TASK OBJECTIVE – Set the records down again, exactly, without their images.

(Data entries)
* * *

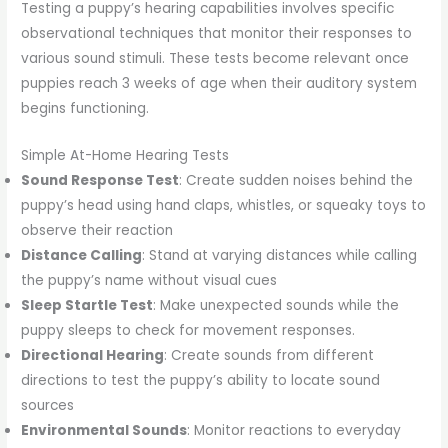
Testing a puppy’s hearing capabilities involves specific
observational techniques that monitor their responses to
various sound stimuli. These tests become relevant once
puppies reach 3 weeks of age when their auditory system
begins functioning.
Simple At-Home Hearing Tests
Sound Response Test
: Create sudden noises behind the
puppy’s head using hand claps, whistles, or squeaky toys to
observe their reaction
Distance Calling
: Stand at varying distances while calling
the puppy’s name without visual cues
Sleep Startle Test
: Make unexpected sounds while the
puppy sleeps to check for movement responses.
Directional Hearing
: Create sounds from different
directions to test the puppy’s ability to locate sound
sources
Environmental Sounds
: Monitor reactions to everyday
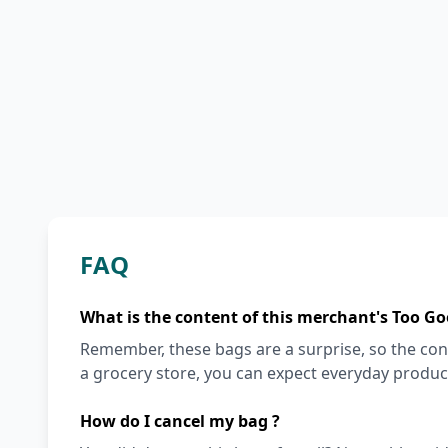
FAQ
What is the content of this merchant's Too Go
Remember, these bags are a surprise, so the cont
a grocery store, you can expect everyday produc
How do I cancel my bag ?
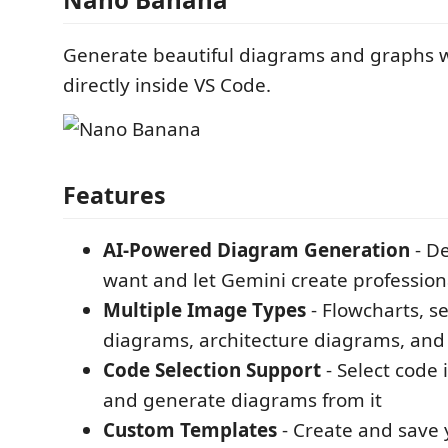
Generate beautiful diagrams and graphs w
directly inside VS Code.
Features
AI-Powered Diagram Generation
- D
want and let Gemini create professio
Multiple Image Types
- Flowcharts, 
diagrams, architecture diagrams, an
Code Selection Support
- Select code 
and generate diagrams from it
Custom Templates
- Create and save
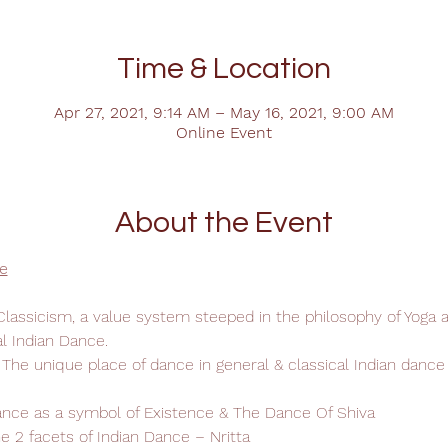
Time & Location
Apr 27, 2021, 9:14 AM – May 16, 2021, 9:00 AM
Online Event
About the Event
e
Classicism, a value system steeped in the philosophy of Yoga 
al Indian Dance.
 The unique place of dance in general & classical Indian dance i
ance as a symbol of Existence & The Dance Of Shiva
he 2 facets of Indian Dance – Nritta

* * *

EXPECTED ANSWER –
Testing a puppy’s hearing capabilities involves specific
observational techniques that monitor their responses to
various sound stimuli. These tests become relevant once
puppies reach 3 weeks of age when their auditory system
begins functioning.
Simple At-Home Hearing Tests
Sound Response Test
: Create sudden noises behind the
puppy’s head using hand claps, whistles, or squeaky toys to
observe their reaction
Distance Calling
: Stand at varying distances while calling
the puppy’s name without visual cues
Sleep Startle Test
: Make unexpected sounds while the
puppy sleeps to check for movement responses.
Directional Hearing
: Create sounds from different
directions to test the puppy’s ability to locate sound
sources
Environmental Sounds
: Monitor reactions to everyday
FAQ
What is the content of this merchant's Too Go
Remember, these bags are a surprise, so the cont
a grocery store, you can expect everyday produc
How do I cancel my bag ?
Generate beautiful diagrams and graphs w
directly inside VS Code.
Features
AI-Powered Diagram Generation
- D
want and let Gemini create professio
Multiple Image Types
- Flowcharts, 
diagrams, architecture diagrams, an
Code Selection Support
- Select code 
and generate diagrams from it
Custom Templates
- Create and save
Time & Location
Apr 27, 2021, 9:14 AM – May 16, 2021, 9:00 AM
Online Event
About the Event
e
Classicism, a value system steeped in the philosophy of Yoga 
al Indian Dance.
 The unique place of dance in general & classical Indian dance i
ance as a symbol of Existence & The Dance Of Shiva
he 2 facets of Indian Dance – Nritta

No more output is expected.